- _INSTRUCTIONS TO FOLLOW_: Return only the lines running from the top of the entries to the line with "encantará. Personalízalos con", inclusive, exactly as written.

Page-level text extractions:
-- Opening Marker --
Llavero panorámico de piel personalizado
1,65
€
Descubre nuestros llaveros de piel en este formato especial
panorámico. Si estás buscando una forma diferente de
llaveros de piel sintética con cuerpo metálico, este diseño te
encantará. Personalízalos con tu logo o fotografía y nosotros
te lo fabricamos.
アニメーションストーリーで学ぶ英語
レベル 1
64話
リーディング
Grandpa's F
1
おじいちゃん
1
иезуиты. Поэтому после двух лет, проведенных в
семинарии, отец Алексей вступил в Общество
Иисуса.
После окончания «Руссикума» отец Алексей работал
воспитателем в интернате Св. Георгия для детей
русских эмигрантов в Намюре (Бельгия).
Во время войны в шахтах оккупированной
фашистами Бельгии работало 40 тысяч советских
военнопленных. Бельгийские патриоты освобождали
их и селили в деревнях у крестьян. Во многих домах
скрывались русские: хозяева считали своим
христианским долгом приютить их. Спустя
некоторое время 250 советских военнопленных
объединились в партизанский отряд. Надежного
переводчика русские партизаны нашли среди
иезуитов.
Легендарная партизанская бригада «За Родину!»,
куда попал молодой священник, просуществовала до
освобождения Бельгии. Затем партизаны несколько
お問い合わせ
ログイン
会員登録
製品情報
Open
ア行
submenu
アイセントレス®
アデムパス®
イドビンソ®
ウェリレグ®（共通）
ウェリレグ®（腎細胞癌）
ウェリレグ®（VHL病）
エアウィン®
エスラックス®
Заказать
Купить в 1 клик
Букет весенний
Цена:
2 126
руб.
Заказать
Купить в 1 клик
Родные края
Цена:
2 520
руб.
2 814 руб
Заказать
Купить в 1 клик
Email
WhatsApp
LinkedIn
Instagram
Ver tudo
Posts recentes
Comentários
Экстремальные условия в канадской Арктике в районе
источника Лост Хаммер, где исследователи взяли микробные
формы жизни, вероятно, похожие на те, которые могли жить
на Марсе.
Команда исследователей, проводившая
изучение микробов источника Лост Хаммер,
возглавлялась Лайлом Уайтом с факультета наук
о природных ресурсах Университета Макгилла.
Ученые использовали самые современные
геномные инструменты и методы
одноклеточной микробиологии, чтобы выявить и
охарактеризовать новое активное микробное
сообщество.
-- Closing Marker --
- _REPLY TO THE EXERCISE_:
Llavero panorámico de piel personalizado
1,65
€
Descubre nuestros llaveros de piel en este formato especial
panorámico. Si estás buscando una forma diferente de
llaveros de piel sintética con cuerpo metálico, este diseño te
encantará. Personalízalos con tu logo o fotografía y nosotros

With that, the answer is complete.